Sul fine vita serve una legge nazionale. Luca Zaia torna dopo l’iniziativa della Toscana a parlare di temi etici. Ricorda che le resistenze non sono solo nel centrodestra ma avverte: «Mai fatto guerre di religione, ma ho guardato sempre in faccia la realtà. Ricorda col Covid? Sono stato il primo a istituire la zona rossa, a chiudere tutto, carnevale di Venezia compreso, mentre altri organizzavano gli spritz…». E ricorda che «le cose che dico ora le sostengo da tempo. Tre anni fa vi dedicai buona parte del mio libro, I pessimisti non fanno fortuna … », dice in un’intervista a Repubblica.

La circolare

In Veneto Zaia vuole preparare un regolamento «una circolare, che dovrebbe fissare delle regole, in quanto il fine vita esiste già». Perché, spiega Zaia, «c’è la sentenza della Consulta del 2019. Stabilisce che un malato terminale può fare domanda se sono rispettati questi quattro requisiti: diagnosi infausta, mantenimento in vita da supporti, grave sofferenza fisica e psichica, libertà di scelta. In Veneto abbiamo avuto sette domande». La domanda, spiega, va fatta «alle aziende sanitarie. Poi a decidere è un comitato etico». Ne sono state accolte «rre, due sole delle quali sono arrivate fino in fondo. Manca una legge che stabilisca i tempi: entro quando bisogna rispondere al paziente? Chi può somministrare il farmaco? È come se per l’aborto non si fossero fissati i termini per l’interruzione della gravidanza». Della legge in Toscana pensa che «il governo la impugnerà. Ma il punto è che non possiamo fare venti leggi regionali diverse, tutte a rischio».

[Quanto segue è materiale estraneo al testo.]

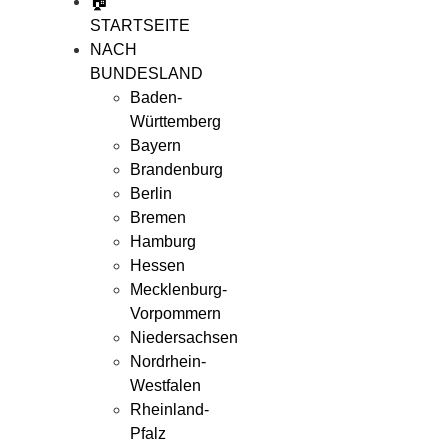
🏠
STARTSEITE
NACH
BUNDESLAND
Baden-
Württemberg
Bayern
Brandenburg
Berlin
Bremen
Hamburg
Hessen
Mecklenburg-
Vorpommern
Niedersachsen
Nordrhein-
Westfalen
Rheinland-
Pfalz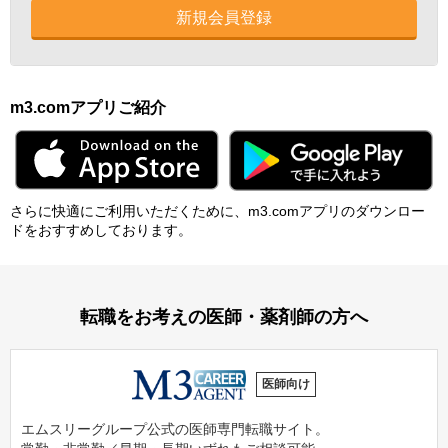
新規会員登録
m3.comアプリご紹介
さらに快適にご利⽤いただくために、m3.comアプリのダウンロー
ドをおすすめしております。
転職をお考えの医師・薬剤師の方へ
医師向け
エムスリーグループ公式の医師専門転職サイト。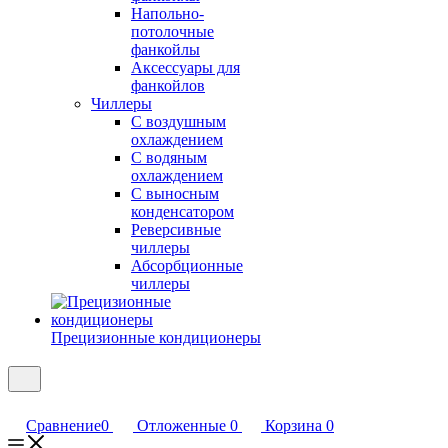
Напольно-
потолочные
фанкойлы
Аксессуары для
фанкойлов
Чиллеры
С воздушным
охлаждением
С водяным
охлаждением
С выносным
конденсатором
Реверсивные
чиллеры
Абсорбционные
чиллеры
Прецизионные кондиционеры
Сравнение
0
Отложенные
0
Корзина
0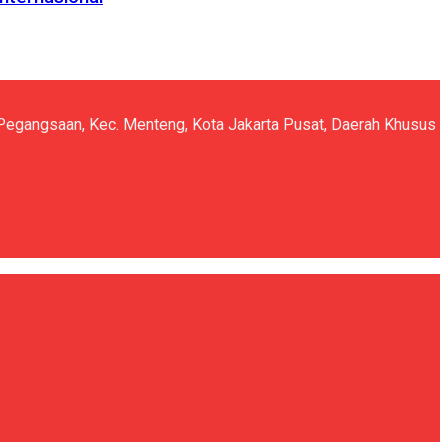
5, Pegangsaan, Kec. Menteng, Kota Jakarta Pusat, Daerah Khusus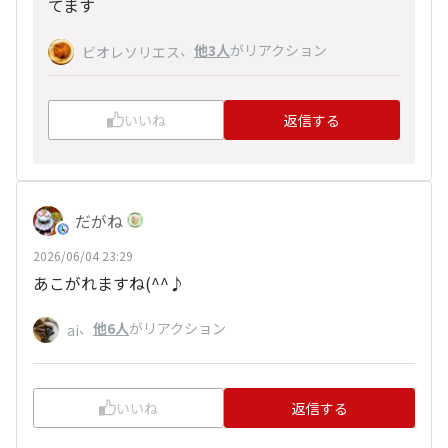
てます
、
他3人
がリアクション
ビオレソリエス
いいね
返信する
だがね
2026/06/04 23:29
あこがれますね(^^♪
、
他6人
がリアクション
ai
いいね
返信する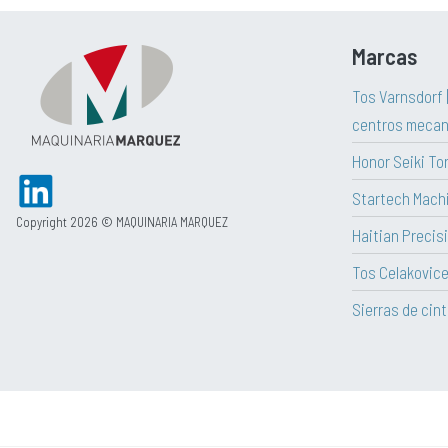
Marcas
Tos Varnsdorf 
centros mecan
Honor Seiki To
Startech Mach
Copyright 2026 © MAQUINARIA MARQUEZ
Haitian Precisi
Tos Celakovic
Sierras de cin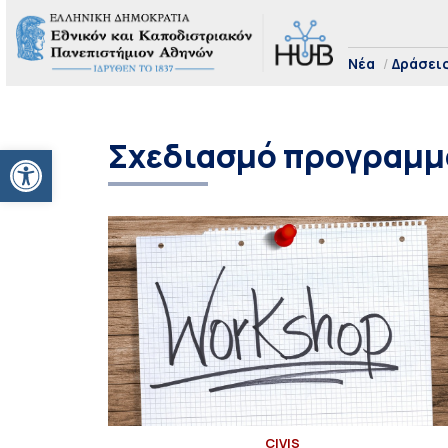
Νέα
Δράσει
Σχεδιασμό προγραμμ
Ανοίξτε τη γραμμή εργαλείων
CIVIS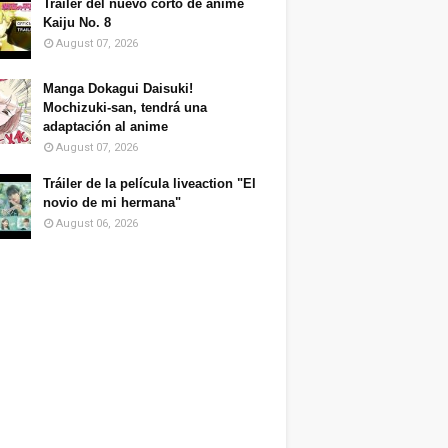
Tráiler del nuevo corto de anime
Kaiju No. 8
August 07, 2026
Manga Dokagui Daisuki!
Mochizuki-san, tendrá una
adaptación al anime
August 07, 2026
Tráiler de la película liveaction "El
novio de mi hermana"
August 06, 2026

Quello che non si può fare

Quello che non si può fare, sostiene nel colloquio con Concetto Vecchio, è «nascondere la testa sotto la sabbia. Fare finta che il fine vita non ci sia». Anche perché i sondaggi sono favorevoli e la politica dovrebbe tenerne conto. Infine: «I malati terminali che chiedono l’accesso alla procedura di fine vita rifiutano le cure palliative, facendo una scelta intima e personale». E questo accade «perché la loro richiesta a un certo punto non ha più nulla a che fare col dolore insopportabile, ma con la dignità di quella condizione dell’ultima fase della loro vita».